In a professional culture that has traditionally upheld the virtues of the hard edge, the decisive, the data-driven, the unapologetically transactional, Reena Malik offers an alternative suggestion altogether. She does not challenge leaders to decide between performance and compassion. She informs them that they never had to. With a career of spanning more than 25 years and a world of experience spanning a total of 35 plus countries, Reena has established her consultancy business, and hence her career, on the belief that the finest leaders are, above all, thoroughly human. It is one of those messages that the world appears to be prepared to listen to.
With organisations in all industries struggling to come to terms with the game-changer of hybrid work, AI, and a workforce that is more than a pay cheque and demands meaning, Reena has found herself at an excellent, and most importantly, rare nexus between practical and values-driven work that requires hard-earned experience at the pinnacle of the business world. She is not speculating externally. She has lived it.
From Law to Leadership: A Career Shaped by People
Reena began her professional life as a lawyer, a path she pursued with genuine enthusiasm and real commitment. But something kept pulling her attention away from the legal work itself and toward the human stories sitting behind every brief and every boardroom conversation. Over time, her career shifted toward people and leadership roles, eventually taking her across the Asia-Pacific region and into global teams at a Big Four professional services network. The work was rich with complexity and contrast, different cultures, different leadership styles, different unspoken rules about what success looked like and who got to define it.

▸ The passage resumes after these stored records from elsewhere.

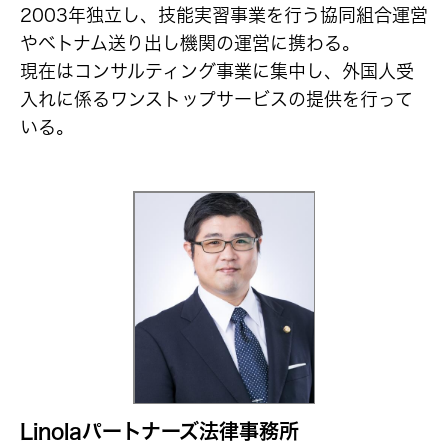
2003年独立し、技能実習事業を行う協同組合運営
やベトナム送り出し機関の運営に携わる。
現在はコンサルティング事業に集中し、外国人受
入れに係るワンストップサービスの提供を行って
いる。
Linolaパートナーズ法律事務所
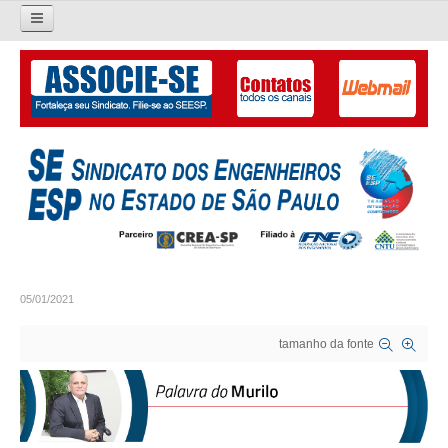
Pesquisar...
O SINDICATO
APRESENTAÇÃO
PALAVRA DO PRESIDENTE
DIRETORIA
DIRETORIA
05/01/2021
LIVRO GESTÃO 2026-2029
tamanho da fonte
SUBSEDES SINDICAIS
GALERIA EX-PRESIDENTES
ORGANOGRAMA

In rooms where careers and consequential decisions were made daily, she had a front-row seat to leadership at its most exposed. She watched closely and absorbed everything. She saw leaders who created conditions where people thrived, and others who, often without realising it, created conditions where people quietly disengaged and stopped bringing their best to work. “The gap had nothing to do with intelligence or experience,” she reflects, “It came down to behaviour, self-awareness, and how much people felt they could trust the person leading them.” Those years of close observation became the intellectual backbone of everything Reena now teaches, giving her an understanding of how leadership feels to the people living underneath it that no business school curriculum could ever replicate.
A Personal Loss, A Professional Awakening
The idea of starting her own consultancy had lived in Reena’s mind for years before she finally acted on it. Like many ambitious professionals who find security and identity in the weight of a well-known institution, she discovered an endless supply of reasons to wait. The timing was never quite right. Then, she lost her brother. Grief has a way of cutting through the noise and clarifying what ambition, on its own, never quite manages to.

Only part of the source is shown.